Q27) Give an brief on Grain of Fact?
Grain fact functionality defined as a level/stage where the fact information will be stored. Also called as Fact Granularity.
Q28) Define Transformation?
In ETL, Transformation involves, data cleansing, Sorting the data, Combining or merging and appying teh business rules to the data for improvisong the data for quality and accuracy in ETL process.
Q29) What is Lookup Transformation?
The Lookup transformation accomplished lookups by joining information in input columns with columns in a reference dataset. You utilize the lookup to get to extra data in a related table that depends on values in like common columns.
Q30) Is it possible to update the table using the SQL service?
Yes, it is actually possible and the users can perform this task simply and in fact without worrying about anything. The users generally have several options to accomplish this task easily. The methods that can be helpful in this matter are using a staging cable, using a SQL command, using the MSSQL, as well as using the Cache.
Q31) How can you define a Workflow?
It is basically a group that contains instructions that let the server perform the executions related tasks.
Q32) Tell one basic difference between the Connected Lookup and Unconnected ones?
Mapping is common in the connected lookups while it is not so common in the latter. It is only used in the Unconnected lookup only when the function is already defined. . There are several values that can be returned from the Connected Lookup while the Unconnected Lookup has a strict upper limit on the same.
Q33) Tell something about the Data source view and how it is significant?
There are several analysis services databases that largely depend on the relational schema and the prime task of the Data source is to define the same. They are also helpful in creating the cubes and dimensions with the help of which the users can set the dimensions in a very easy manner.

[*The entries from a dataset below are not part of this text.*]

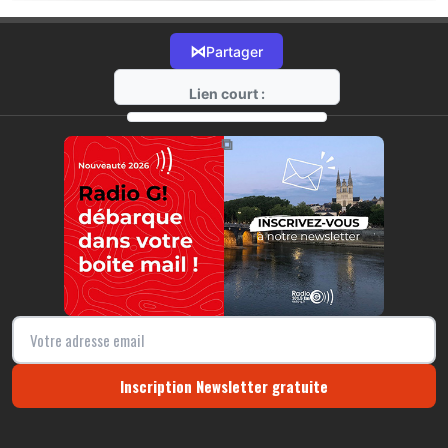
⋈
Partager
Lien court :
https://radio-g.fr?18277
⧉
Inscription Newsletter gratuite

Q34) What are objects in the Schema?
These are basically considered as the logical structures that are related with the data. They generally contain tables, views, synonyms, clusters as well as function packages. In addition to this, there are several database links which are present in them.
Q35) What are Cubes in the ETL and how they are different from that of OLAP?
There are things on which the data processing depends largely and cubes are one among them, they are generally regarded as the units of the same that provide useful information regarding the dimensions and fact tables. When it comes to multi-dimensions analysis, the same can simply be assured from this. On the other side, the Online Analytics Processing stores a large data in the dimensions that are more than one. This is generally done for making the reporting process more smooth and reliable. All the facts in it are categorized and this is exactly what that makes them easy to understand.
Q36) Unconnected Vs Connected Lookups
|Connected Lookup||Unconnected Lookup|
|Either dynamic or Stactic Cache can be used.||Can use only Static Cache.|
|We can return multiple rows from the same row||Can return only one output port|
|It supports user-defined values||It wont support user defined values|
|We can pass any number of values to another tranformation.||Can pass one output value to one transformation|
|Cache has all lookup columns that are used in mapping.||Cache has all the lookups or output ports of lookup conditions and return port.|
Q37) Define Bus Schema?
In data warehouse, BUs Schema is used for identifying the most common dimensions in business process. In one word its is definte dimension and a standardized equivalent of facts.
Q38) What data purging means?
Data Purging - Common word that used in data warehousing for deleting or erasing data from the storage.
Q39) Schema Objects means?
Schema objects can be defined as the logical structures, where as DB stores the schema object logically within a database tablespace. Schema Objects can be the tables, clusters or views, sequence or indexes, functions packages and db links.
Q40) Can you brief the terms Mapplet, Session, Workflow and Worklet?
- Mapplet : Reusable object that contains a set of transformations.
- Worklet: Represents set of workflow tasks
- Workflow: Customs the tasks for each record that need to execute.
- Session: set of instructions that instructs how to flow the data to the target.